Further commentary from the Australian SMC:
Dr Alice Gorman, Lecturer in the Department of Archaeology, specialising in space archaeology, Flinders University, comments:
“People have pondered for a long time about our ethical obligations if life was found on Mars, and indeed the necessity of avoiding contamination from Earth is written into the Outer Space Treaty. The discovery of these salty, seasonal flows on a planet we thought of as nearly dead dramatically increases the chances that it might support life. But to get close enough to the flows to sample them, we also risk introducing terrestrial micro-organisms. We know bacteria from Earth have made it into orbit on spacecraft. This discovery means that future Martian surface missions are going to have to adhere to an even higher standard than is already the case.”
Dr Alan Duffy, Research Fellow at the Centre for Astrophysics & Supercomputing, Swinburne University of Technology, comments:
“Off all the worlds we’ve explored, water flows only on the surface of one – ours.
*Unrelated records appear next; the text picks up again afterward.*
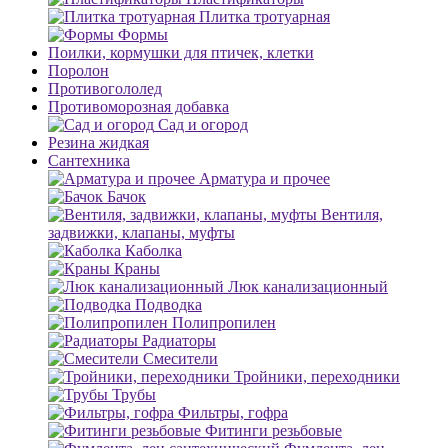
Плитка тротуарная
Формы
Поилки, кормушки для птичек, клетки
Поролон
Противогололед
Противоморозная добавка
Сад и огород
Резина жидкая
Сантехника
Арматура и прочее
Бачок
Вентиля,
задвижки, клапаны, муфты
Каболка
Краны
Люк канализационный
Подводка
Полипропилен
Радиаторы
Смесители
Тройники, переходники
Трубы
Фильтры, гофра
Фитинги резьбовые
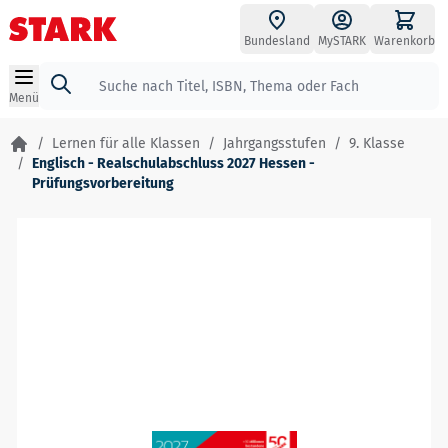
Zum Inhalt springen
Bundesland
MySTARK
Warenkorb
Suche
Menü
/
Lernen für alle Klassen
/
Jahrgangsstufen
/
9. Klasse
/
Englisch - Realschulabschluss 2027 Hessen -
Prüfungsvorbereitung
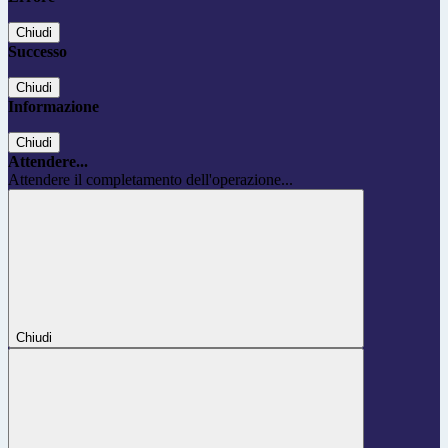
Chiudi
Successo
Chiudi
Informazione
Chiudi
Attendere...
Attendere il completamento dell'operazione...
Chiudi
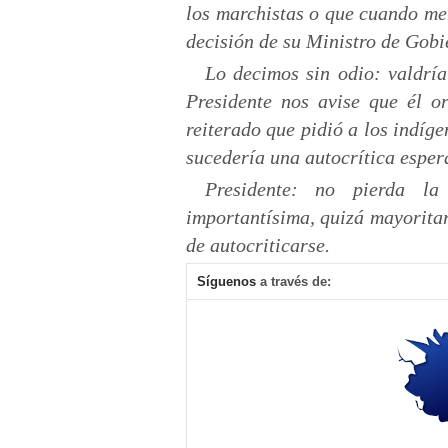
los marchistas o que cuando me
decisión de su Ministro de Gobi
Lo decimos sin odio: valdrí
Presidente nos avise que él or
reiterado que pidió a los indíge
sucedería una autocrítica espe
Presidente: no pierda la
importantísima, quizá mayoritar
de autocriticarse.
Síguenos
a través de:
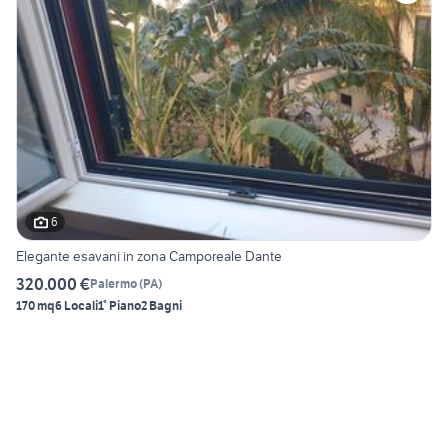
6
Elegante esavani in zona Camporeale Dante
320.000 €
Palermo
(
PA
)
170 mq
6 Locali
1° Piano
2 Bagni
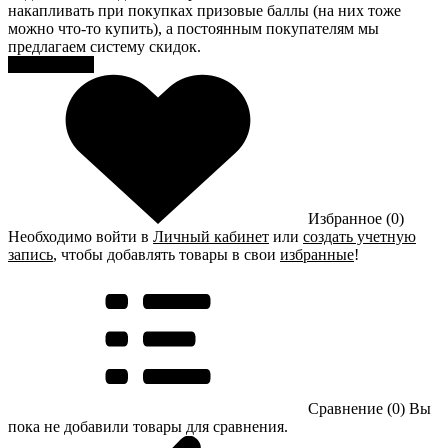
накапливать при покупках призовые баллы (на них тоже
можно что-то купить), а постоянным покупателям мы
предлагаем систему скидок.
Регистрация
Избранное (0)
Необходимо войти в
Личный кабинет
или
создать учетную
запись
, чтобы добавлять товары в свои
избранные
!
Сравнение (0)
Вы
пока не добавили товары для сравнения.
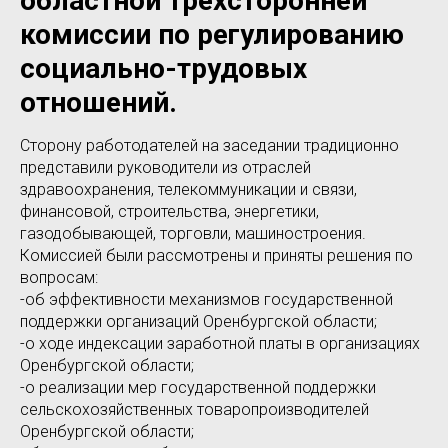
областной трехсторонней
комиссии по регулированию
социально-трудовых
отношений.
Сторону работодателей на заседании традиционно
представили руководители из отраслей
здравоохранения, телекоммуникации и связи,
финансовой, строительства, энергетики,
газодобывающей, торговли, машиностроения.
Комиссией были рассмотрены и приняты решения по
вопросам:
-об эффективности механизмов государственной
поддержки организаций Оренбургской области;
-о ходе индексации заработной платы в организациях
Оренбургской области;
-о реализации мер государственной поддержки
сельскохозяйственных товаропроизводителей
Оренбургской области;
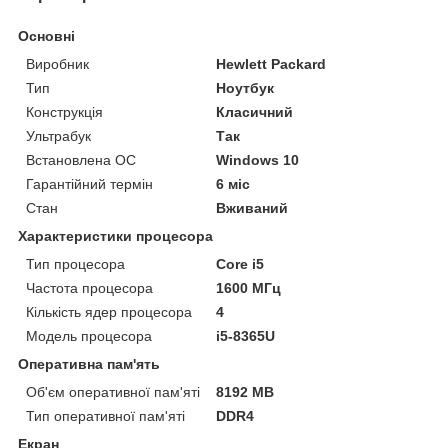
Основні
Виробник
Hewlett Packard
Тип
Ноутбук
Конструкція
Класичний
Ультрабук
Так
Встановлена ОС
Windows 10
Гарантійний термін
6 міс
Стан
Вживаний
Характеристики процесора
Тип процесора
Core i5
Частота процесора
1600 МГц
Кількість ядер процесора
4
Модель процесора
i5-8365U
Оперативна пам'ять
Об'єм оперативної пам'яті
8192 MB
Тип оперативної пам'яті
DDR4
Екран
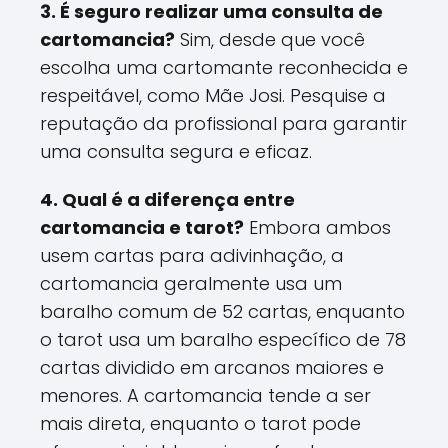
3. É seguro realizar uma consulta de
cartomancia?
Sim, desde que você
escolha uma cartomante reconhecida e
respeitável, como Mãe Josi. Pesquise a
reputação da profissional para garantir
uma consulta segura e eficaz.
4. Qual é a diferença entre
cartomancia e tarot?
Embora ambos
usem cartas para adivinhação, a
cartomancia geralmente usa um
baralho comum de 52 cartas, enquanto
o tarot usa um baralho específico de 78
cartas dividido em arcanos maiores e
menores. A cartomancia tende a ser
mais direta, enquanto o tarot pode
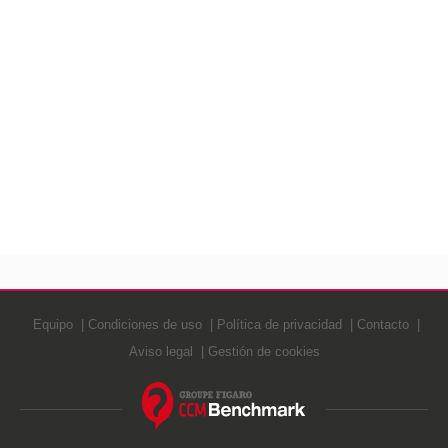
Equipo
Condiciones de uso
Política de privacidad
Contacto
Aviso legal
Gestión de cookies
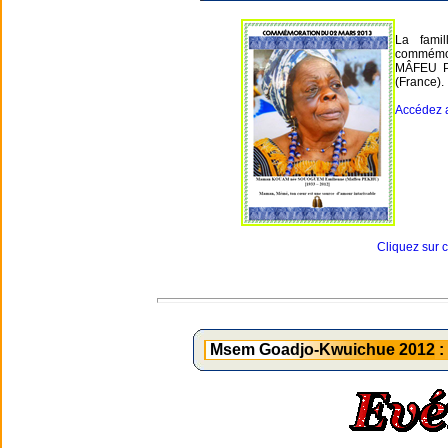
La fami
commémo
MÂFEU PE
(France).
Accédez 
Cliquez sur 
Msem Goadjo-Kwuichue 2012 : S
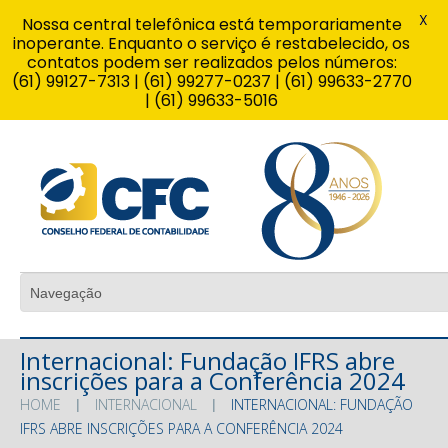
X
Nossa central telefônica está temporariamente
inoperante. Enquanto o serviço é restabelecido, os
contatos podem ser realizados pelos números:
(61) 99127-7313 | (61) 99277-0237 | (61) 99633-2770
| (61) 99633-5016
Internacional: Fundação IFRS abre
inscrições para a Conferência 2024
HOME
INTERNACIONAL
INTERNACIONAL: FUNDAÇÃO
IFRS ABRE INSCRIÇÕES PARA A CONFERÊNCIA 2024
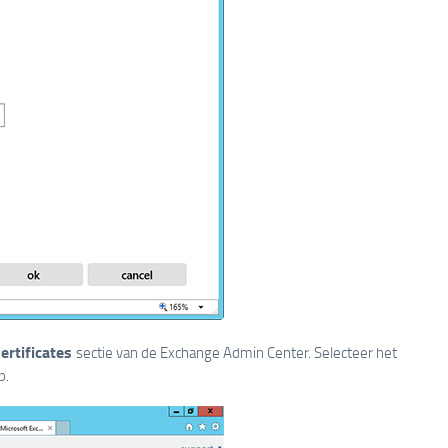
ertificates
sectie van de Exchange Admin Center. Selecteer het
p.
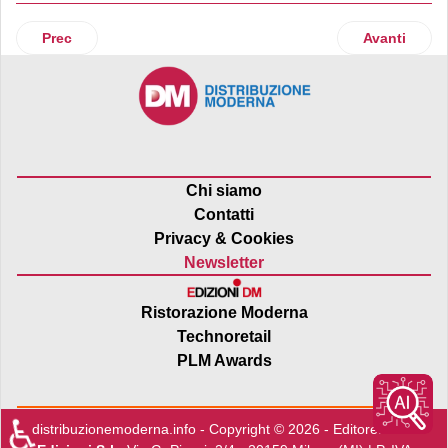
Articolo precedente: Ikea e Leroy Merlin inaugurano il Centro
Articolo suc
Prec
Avanti
Chi siamo
Contatti
Privacy & Cookies
Newsletter
Ristorazione Moderna
Technoretail
PLM Awards
♿
distribuzionemoderna.info - Copyright © 2026 - Editore:
Edra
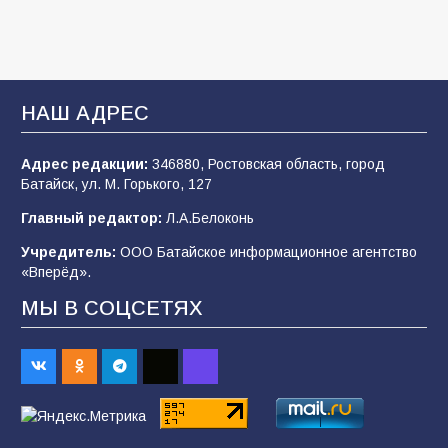
Батайские школьники стали частью
образовательного кластера
НАШ АДРЕС
106
05.08.2026
Адрес редакции:
346880, Ростовская область, город
Батайск, ул. М. Горького, 127
«Мобилизация или набор?» Что на самом
деле происходит в армии России в августе
Главный редактор:
Л.А.Белоконь
2026 года
Учредитель:
ООО Батайское информационное агентство
101
03.08.2026
«Вперёд».
МЫ В СОЦСЕТЯХ
В Батайске продолжаются дорожные работы
98
04.08.2026
«Пургу нести — не поля переходить»: почему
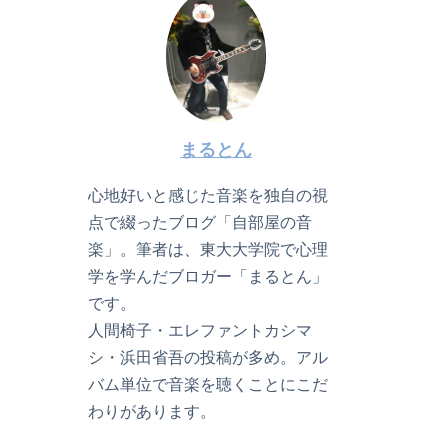
まるとん
心地好いと感じた音楽を独自の視
点で綴ったブログ「自部屋の音
楽」。筆者は、東大大学院で心理
学を学んだブロガー「まるとん」
です。
人間椅子・エレファントカシマ
シ・浜田省吾の投稿が多め。アル
バム単位で音楽を聴くことにこだ
わりがあります。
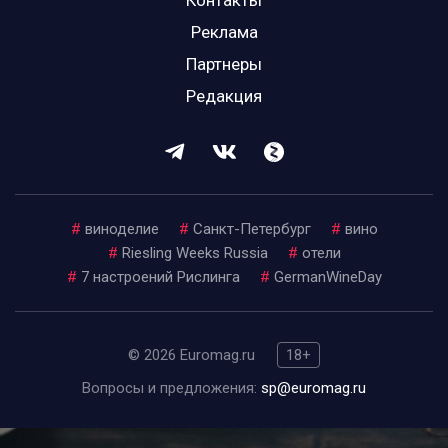
Контакты
Реклама
Партнеры
Редакция
#
виноделие
#
Санкт-Петербург
#
вино
#
Riesling Weeks Russia
#
отели
#
7 настроений Рислинга
#
GermanWineDay
© 2026 Euromag.ru
18+
Вопросы и предложения:
sp@euromag.ru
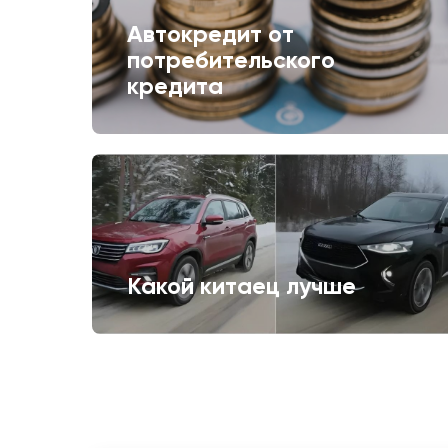
Автокредит от
потребительского
кредита
Какой китаец лучше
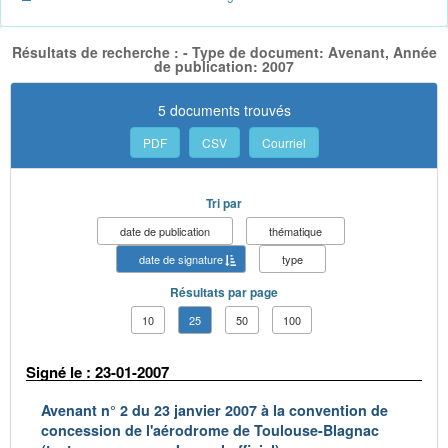
Résultats de recherche : - Type de document: Avenant, Année
de publication: 2007
5 documents trouvés
PDF
CSV
Courriel
Tri par
date de publication
thématique
date de signature
type
Résultats par page
10
25
50
100
Signé le : 23-01-2007
Avenant n° 2 du 23 janvier 2007 à la convention de
concession de l'aérodrome de Toulouse-Blagnac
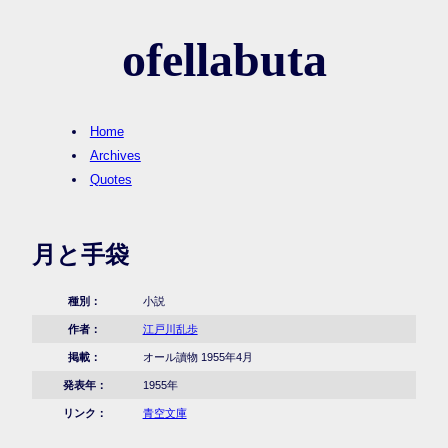
ofellabuta
Home
Archives
Quotes
月と手袋
種別：
小説
作者：
江戸川乱歩
掲載：
オール讀物 1955年4月
発表年：
1955年
リンク：
青空文庫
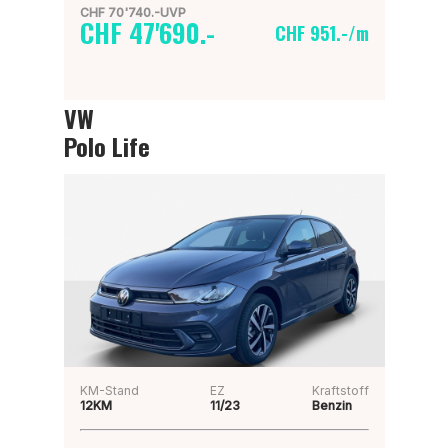
CHF 70'740.-UVP
CHF 47'690.-
CHF 951.-/m
VW
Polo Life
KM-Stand
EZ
Kraftstoff
12KM
11/23
Benzin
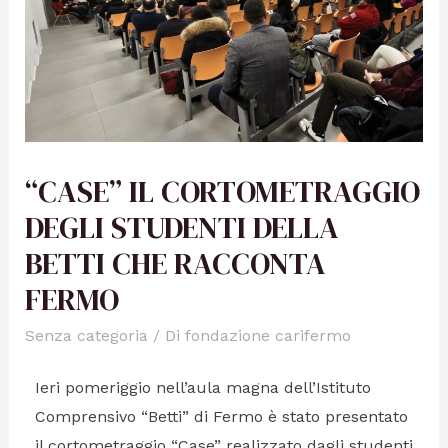
“CASE” IL CORTOMETRAGGIO
DEGLI STUDENTI DELLA
BETTI CHE RACCONTA
FERMO
Senza categoria
/ Di
fondazione carifermo
Ieri pomeriggio nell’aula magna dell’Istituto
Comprensivo “Betti” di Fermo è stato presentato
il cortometraggio “Case” realizzato dagli studenti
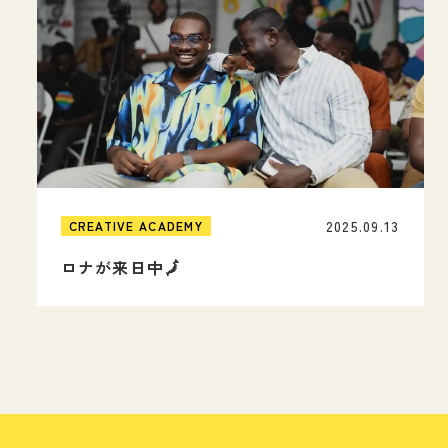
2025.09.13
CREATIVE ACADEMY
ロナが来日中🗾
Which is why the discovery that water is now likely to be regularly flowing across Mars is so stunning.
“Dark streaks in the Martian soil appear to contain hydrated (ie water bearing) salts as seen by NASA’s satellite, the Mars Reconnaissance Orbiter. These strongly suggest that these seasonal features are linked to salt water after all.
“NASA is guided in its science by ‘following the water’ as where there’s liquid water there’s life. The brine on Mars might not directly support life but it suggests that the arid world isn’t as dry as once thought.
“We can’t tell if there’s life there yet but these dark streaks can tell us where to search in future.”